EXCERPTED RECORDS section start

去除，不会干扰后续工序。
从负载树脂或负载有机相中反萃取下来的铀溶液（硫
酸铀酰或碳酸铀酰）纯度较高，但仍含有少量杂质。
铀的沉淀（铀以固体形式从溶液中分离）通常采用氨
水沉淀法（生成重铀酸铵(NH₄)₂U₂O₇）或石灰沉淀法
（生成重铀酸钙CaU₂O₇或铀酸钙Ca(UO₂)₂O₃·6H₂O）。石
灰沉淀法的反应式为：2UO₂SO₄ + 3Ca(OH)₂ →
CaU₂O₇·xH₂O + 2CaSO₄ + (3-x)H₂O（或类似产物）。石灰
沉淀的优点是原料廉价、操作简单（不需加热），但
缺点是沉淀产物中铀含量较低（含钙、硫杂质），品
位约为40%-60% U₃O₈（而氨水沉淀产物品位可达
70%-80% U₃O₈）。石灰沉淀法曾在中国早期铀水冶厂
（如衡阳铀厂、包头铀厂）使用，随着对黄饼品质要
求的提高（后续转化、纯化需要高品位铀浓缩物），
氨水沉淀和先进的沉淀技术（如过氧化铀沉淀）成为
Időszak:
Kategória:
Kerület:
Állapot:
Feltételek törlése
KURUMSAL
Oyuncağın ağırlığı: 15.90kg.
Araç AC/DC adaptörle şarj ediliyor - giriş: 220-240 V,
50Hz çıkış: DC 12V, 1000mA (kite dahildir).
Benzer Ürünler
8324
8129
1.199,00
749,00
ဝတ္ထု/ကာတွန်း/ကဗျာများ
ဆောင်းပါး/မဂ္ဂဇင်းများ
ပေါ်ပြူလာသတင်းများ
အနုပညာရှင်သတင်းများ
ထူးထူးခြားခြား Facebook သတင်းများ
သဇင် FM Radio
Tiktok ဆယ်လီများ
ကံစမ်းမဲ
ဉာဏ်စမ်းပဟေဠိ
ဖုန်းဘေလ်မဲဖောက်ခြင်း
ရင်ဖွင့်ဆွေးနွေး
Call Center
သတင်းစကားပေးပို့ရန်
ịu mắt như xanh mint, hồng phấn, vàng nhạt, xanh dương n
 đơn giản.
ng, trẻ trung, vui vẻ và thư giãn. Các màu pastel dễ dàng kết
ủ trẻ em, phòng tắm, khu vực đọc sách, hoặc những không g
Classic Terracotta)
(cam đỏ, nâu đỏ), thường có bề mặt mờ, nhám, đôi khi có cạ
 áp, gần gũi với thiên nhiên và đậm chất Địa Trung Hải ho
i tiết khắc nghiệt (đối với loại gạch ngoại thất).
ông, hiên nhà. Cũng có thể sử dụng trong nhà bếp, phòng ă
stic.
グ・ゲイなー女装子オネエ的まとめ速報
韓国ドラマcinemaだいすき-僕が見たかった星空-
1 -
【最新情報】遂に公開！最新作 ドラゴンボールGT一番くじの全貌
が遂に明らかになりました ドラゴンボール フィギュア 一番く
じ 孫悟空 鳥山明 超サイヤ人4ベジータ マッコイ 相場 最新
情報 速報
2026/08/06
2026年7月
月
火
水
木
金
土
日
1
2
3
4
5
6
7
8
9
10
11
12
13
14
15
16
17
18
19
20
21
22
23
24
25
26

EXCERPTED RECORDS section end
EXCERPTED RECORDS section start

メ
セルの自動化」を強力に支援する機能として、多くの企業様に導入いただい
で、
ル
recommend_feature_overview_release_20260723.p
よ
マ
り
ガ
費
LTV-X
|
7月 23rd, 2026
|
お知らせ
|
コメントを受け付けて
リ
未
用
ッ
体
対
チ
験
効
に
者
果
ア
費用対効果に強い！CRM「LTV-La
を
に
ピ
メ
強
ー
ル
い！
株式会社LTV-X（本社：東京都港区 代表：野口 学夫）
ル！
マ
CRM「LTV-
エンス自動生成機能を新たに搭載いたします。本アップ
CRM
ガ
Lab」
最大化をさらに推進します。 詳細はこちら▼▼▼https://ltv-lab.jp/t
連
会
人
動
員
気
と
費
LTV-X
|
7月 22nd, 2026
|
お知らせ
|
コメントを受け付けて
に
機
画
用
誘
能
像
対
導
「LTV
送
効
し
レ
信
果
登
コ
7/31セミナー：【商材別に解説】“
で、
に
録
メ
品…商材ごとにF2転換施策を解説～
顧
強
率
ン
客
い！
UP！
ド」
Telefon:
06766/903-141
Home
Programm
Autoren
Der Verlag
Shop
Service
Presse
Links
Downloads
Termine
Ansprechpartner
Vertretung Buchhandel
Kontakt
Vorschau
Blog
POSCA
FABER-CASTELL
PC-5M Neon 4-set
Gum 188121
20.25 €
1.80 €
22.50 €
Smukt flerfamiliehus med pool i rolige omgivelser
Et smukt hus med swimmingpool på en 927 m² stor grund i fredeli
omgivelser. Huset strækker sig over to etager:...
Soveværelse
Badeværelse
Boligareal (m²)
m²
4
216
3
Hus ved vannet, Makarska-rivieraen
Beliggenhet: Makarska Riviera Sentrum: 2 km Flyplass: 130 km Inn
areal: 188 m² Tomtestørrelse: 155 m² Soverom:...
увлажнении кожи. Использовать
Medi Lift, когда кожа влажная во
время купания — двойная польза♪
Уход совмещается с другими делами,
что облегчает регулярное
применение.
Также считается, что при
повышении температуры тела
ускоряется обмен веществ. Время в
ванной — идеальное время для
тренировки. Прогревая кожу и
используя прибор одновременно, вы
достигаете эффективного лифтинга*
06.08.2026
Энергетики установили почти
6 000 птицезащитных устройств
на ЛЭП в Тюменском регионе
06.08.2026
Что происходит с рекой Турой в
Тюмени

EXCERPTED RECORDS section end
EXCERPTED RECORDS section start

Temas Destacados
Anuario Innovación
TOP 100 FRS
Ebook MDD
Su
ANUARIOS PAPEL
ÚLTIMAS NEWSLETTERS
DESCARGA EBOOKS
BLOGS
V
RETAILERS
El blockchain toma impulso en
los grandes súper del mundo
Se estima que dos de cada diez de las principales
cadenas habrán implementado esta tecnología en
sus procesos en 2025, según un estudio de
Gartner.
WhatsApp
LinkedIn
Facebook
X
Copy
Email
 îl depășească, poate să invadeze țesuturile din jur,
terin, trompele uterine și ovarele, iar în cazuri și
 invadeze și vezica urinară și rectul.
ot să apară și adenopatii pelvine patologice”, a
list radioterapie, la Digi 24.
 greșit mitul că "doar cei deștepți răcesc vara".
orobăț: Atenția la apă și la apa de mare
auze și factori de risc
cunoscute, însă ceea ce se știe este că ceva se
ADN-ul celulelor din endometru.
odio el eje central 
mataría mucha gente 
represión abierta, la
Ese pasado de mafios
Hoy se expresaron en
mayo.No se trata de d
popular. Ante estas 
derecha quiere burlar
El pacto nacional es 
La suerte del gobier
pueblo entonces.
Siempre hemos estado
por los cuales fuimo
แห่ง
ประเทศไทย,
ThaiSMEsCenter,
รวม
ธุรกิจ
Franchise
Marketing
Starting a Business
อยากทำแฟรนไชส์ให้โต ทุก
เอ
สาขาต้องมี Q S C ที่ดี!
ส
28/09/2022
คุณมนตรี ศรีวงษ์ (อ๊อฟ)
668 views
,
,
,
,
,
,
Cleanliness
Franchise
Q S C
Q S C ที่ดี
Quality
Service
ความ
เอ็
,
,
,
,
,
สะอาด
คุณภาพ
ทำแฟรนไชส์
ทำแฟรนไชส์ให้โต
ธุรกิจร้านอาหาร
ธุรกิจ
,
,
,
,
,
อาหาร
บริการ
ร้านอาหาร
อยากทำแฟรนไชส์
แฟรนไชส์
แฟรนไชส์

EXCERPTED RECORDS section end

## EXERCISE:
From the records above, transcribe without alteration every line from the one with "从负载树脂或负载有机相中反萃取下来的铀溶液（硫" to the one with "Araç AC/DC adaptörle", inclusive.

## OUTPUT FOR THIS TASK:
从负载树脂或负载有机相中反萃取下来的铀溶液（硫
酸铀酰或碳酸铀酰）纯度较高，但仍含有少量杂质。
铀的沉淀（铀以固体形式从溶液中分离）通常采用氨
水沉淀法（生成重铀酸铵(NH₄)₂U₂O₇）或石灰沉淀法
（生成重铀酸钙CaU₂O₇或铀酸钙Ca(UO₂)₂O₃·6H₂O）。石
灰沉淀法的反应式为：2UO₂SO₄ + 3Ca(OH)₂ →
CaU₂O₇·xH₂O + 2CaSO₄ + (3-x)H₂O（或类似产物）。石灰
沉淀的优点是原料廉价、操作简单（不需加热），但
缺点是沉淀产物中铀含量较低（含钙、硫杂质），品
位约为40%-60% U₃O₈（而氨水沉淀产物品位可达
70%-80% U₃O₈）。石灰沉淀法曾在中国早期铀水冶厂
（如衡阳铀厂、包头铀厂）使用，随着对黄饼品质要
求的提高（后续转化、纯化需要高品位铀浓缩物），
氨水沉淀和先进的沉淀技术（如过氧化铀沉淀）成为
Időszak:
Kategória:
Kerület:
Állapot:
Feltételek törlése
KURUMSAL
Oyuncağın ağırlığı: 15.90kg.
Araç AC/DC adaptörle şarj ediliyor - giriş: 220-240 V,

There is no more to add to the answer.